I will not accept the contention that these were very different times, something that has been said on a number of occasions. The fact of the matter is that we had legislation in place that should have protected these women but it was not applied.

We need to ask a few questions. Why did the State's factory inspectors who visited these commercial Magdalen laundries - they visited them in Waterford - not properly question why no rights were being given to these girls and women, some of whom were in their seventies and eighties and were working 12 hours a day, six days a week with no holiday entitlements? Why did school inspectors not investigate the fact that the State was not living up to its constitutional duty to educate the children in the Magdalen laundries? No checks were done on that. Why were gardaí used in an illegal manner to forcibly return escapees who were being held against their will? Why was the State's judicial system allowed to routinely refer women to the laundries, despite there being no legal basis supporting the court's use of these institutions to confine the women?

I do not want to go into how women have been let down by the country; all of that has been said, and I am grateful it was said. I thought the Taoiseach was excellent in his remarks today. The McAleese report states that 42 women died in the Waterford laundry between the establishment of the State in 1922 and 1982, with at least nine of these deaths never even being registered. It is crucial that this part of Ireland's history is not forgotten and that the State shows a commitment to remember these chapters of the nation's history.
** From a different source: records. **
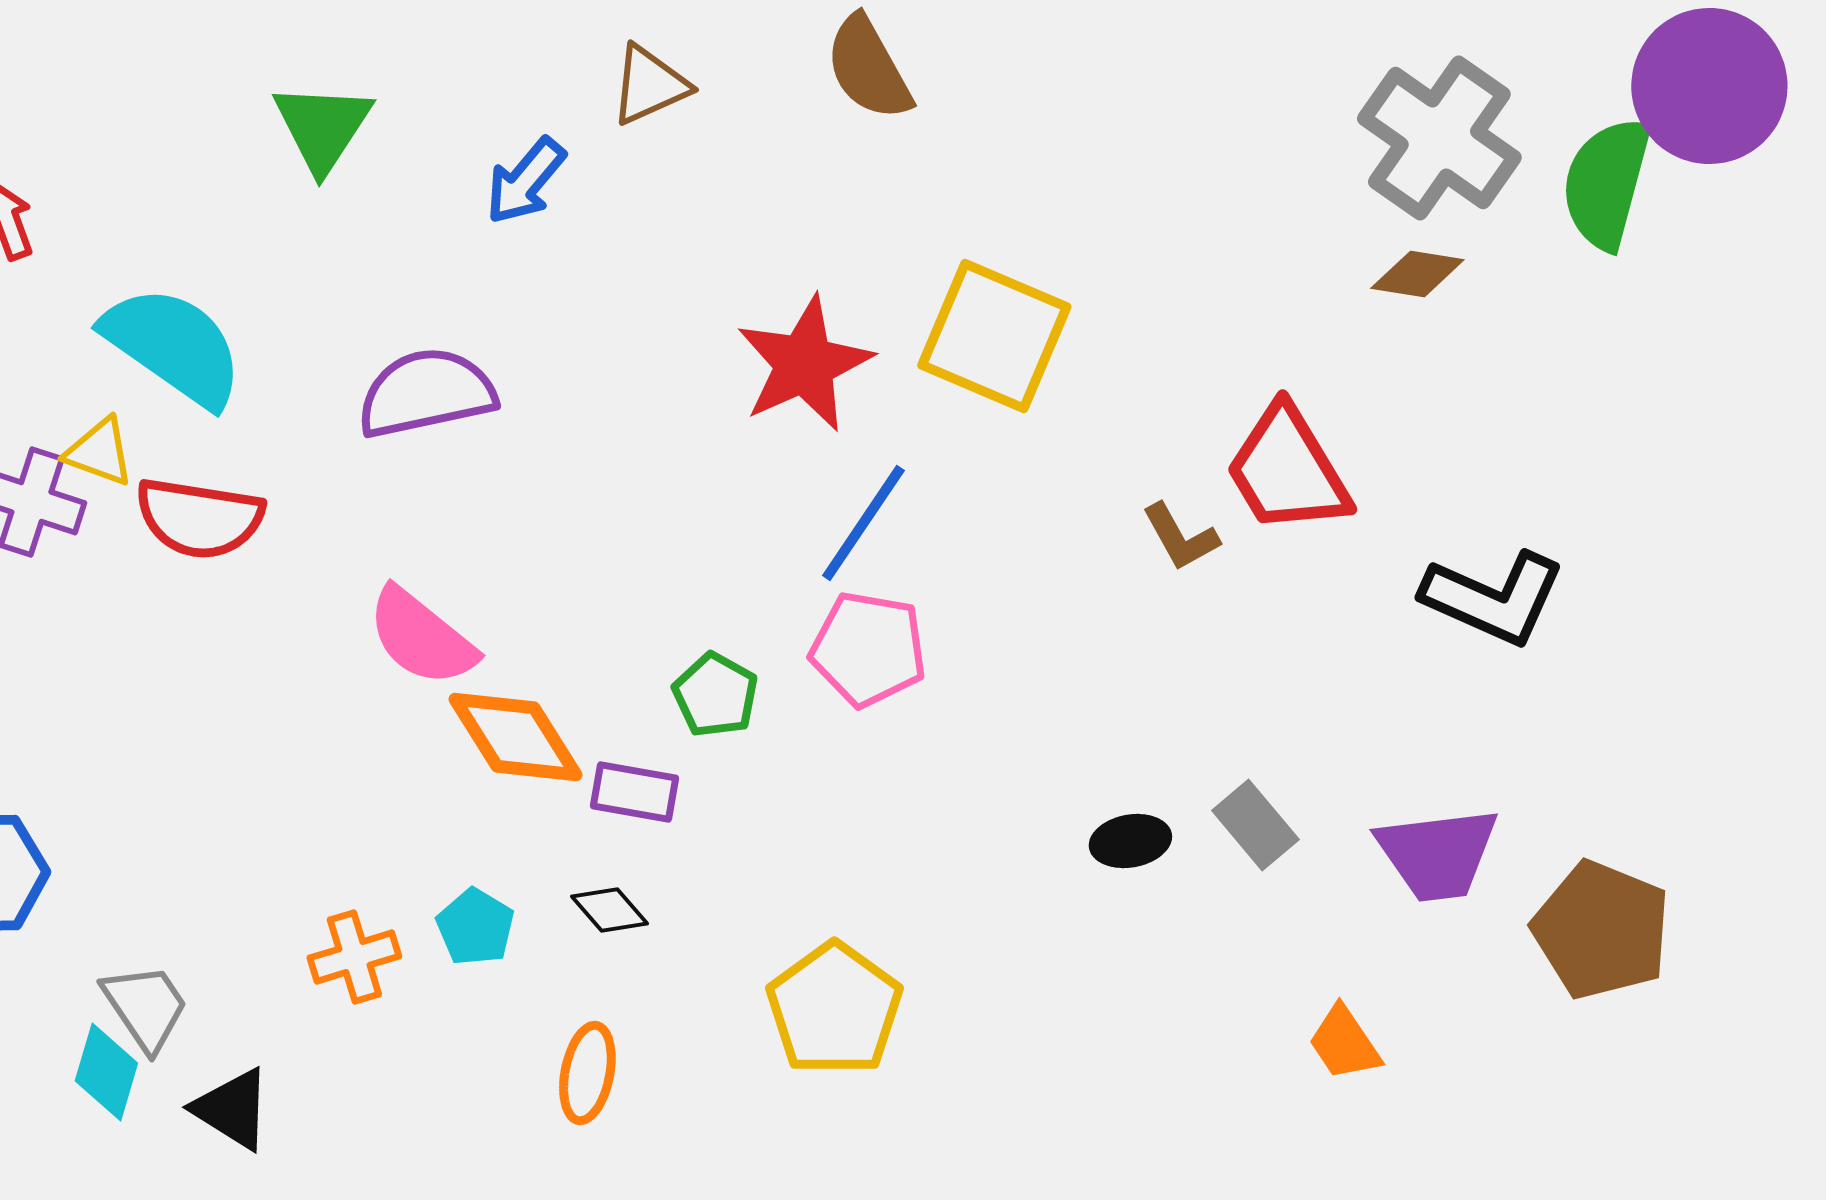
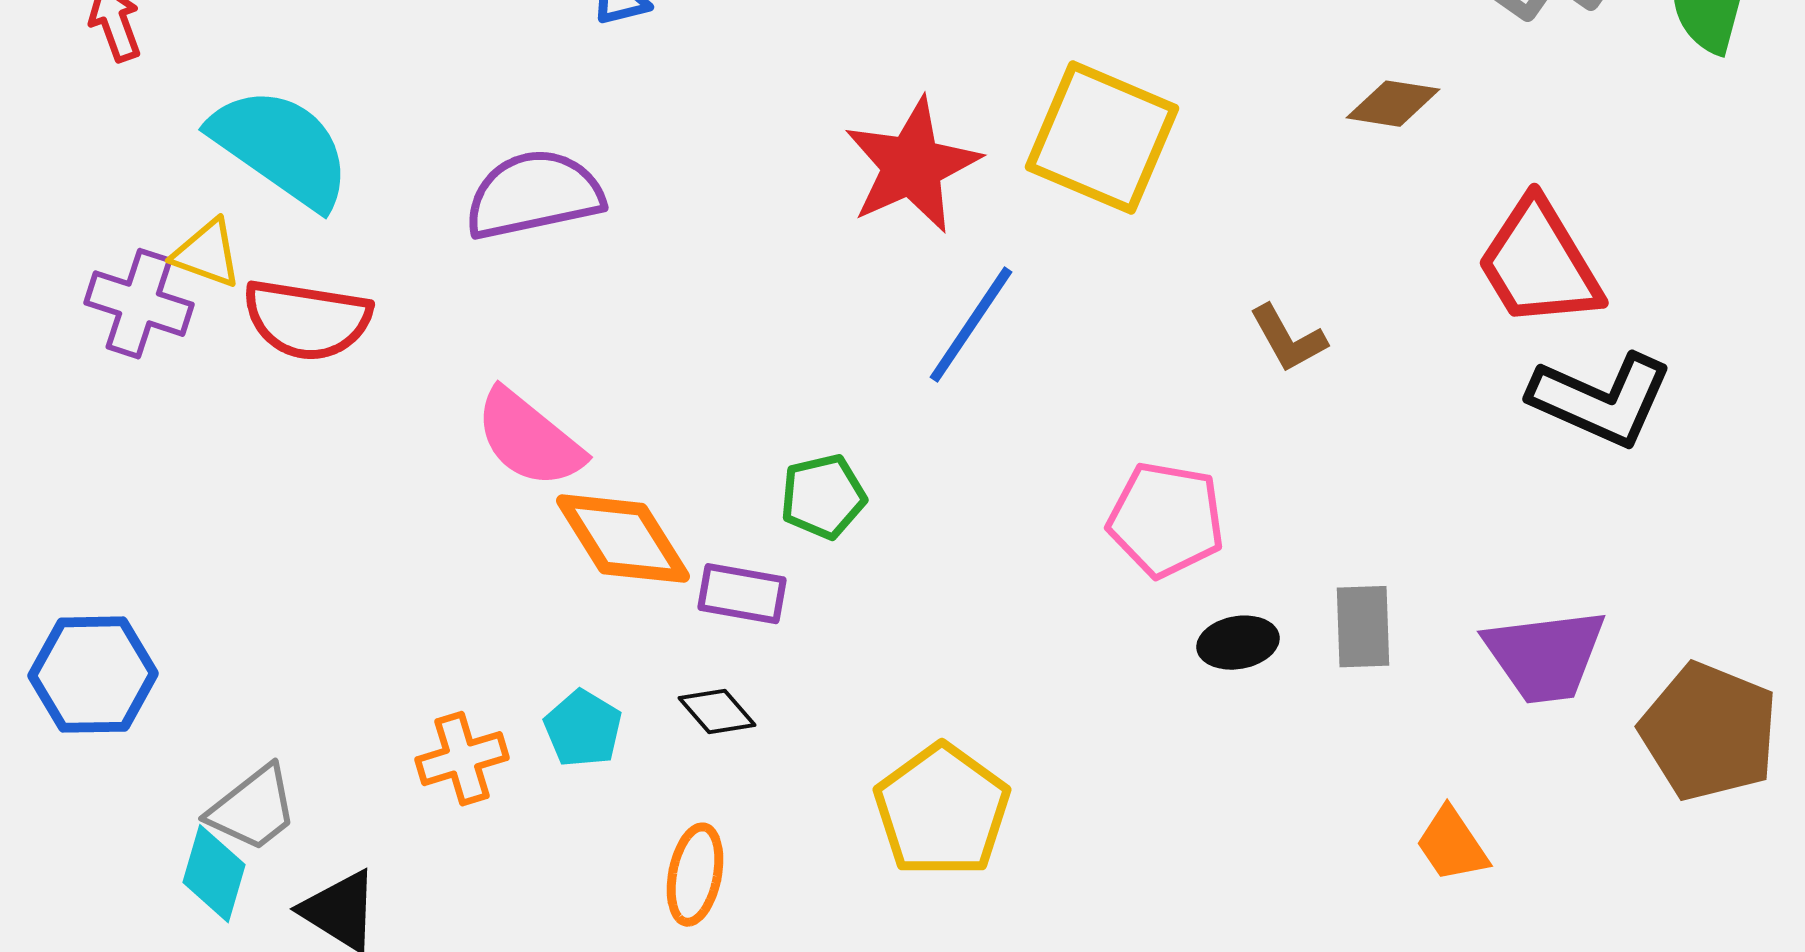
brown diamond: (1417, 274) -> (1393, 104), moved
red trapezoid: (1287, 470) -> (1539, 264), moved
pink pentagon: (868, 649) -> (1166, 520), moved
green pentagon: (715, 695) -> (823, 497), turned 30
gray rectangle: (1255, 825) -> (1363, 627), turned 38
gray trapezoid: (145, 1007) -> (253, 809), turned 86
I want to address my final remarks to the church which has been vociferous in telling politicians about children's and women's rights. Within the church was an organisation that participated in a cruel and premeditated exploitation of women. How women and children have been treated in the State by the church is reprehensible. The best thing the church could do at this stage is to shut up on women's rights, women's issues and children's issues. It is not capable of lecturing or giving advice with the history of child abuse in Ireland. Now we have the Magdalen laundries. We have to at all stages face down those, be it the church, the State or any political group, organisation or individual, who would precipitate cruelty on anyone else. For too long in Irish society the church has hidden behind some sort of Shangri-La that it does not know what it is or how it is but if its members pray and say they are sorry, everything will be forgiven. We should not forgive them because they have destroyed human lives. No matter what way we look at it they have destroyed human lives from the time these people were children until they reached adulthood and later on.

We are at nothing here if we do not have a judicial inquiry and deal with the people who perpetrated these awful crimes against women.

If, in 2013, we heard this was going on in a third world country or an African country, our Minister for Foreign Affairs and Trade would be calling for what I am calling for now. We should do this. We will have achieved nothing if we do not bring those who were responsible for the cruelty inflicted on these women and children to justice.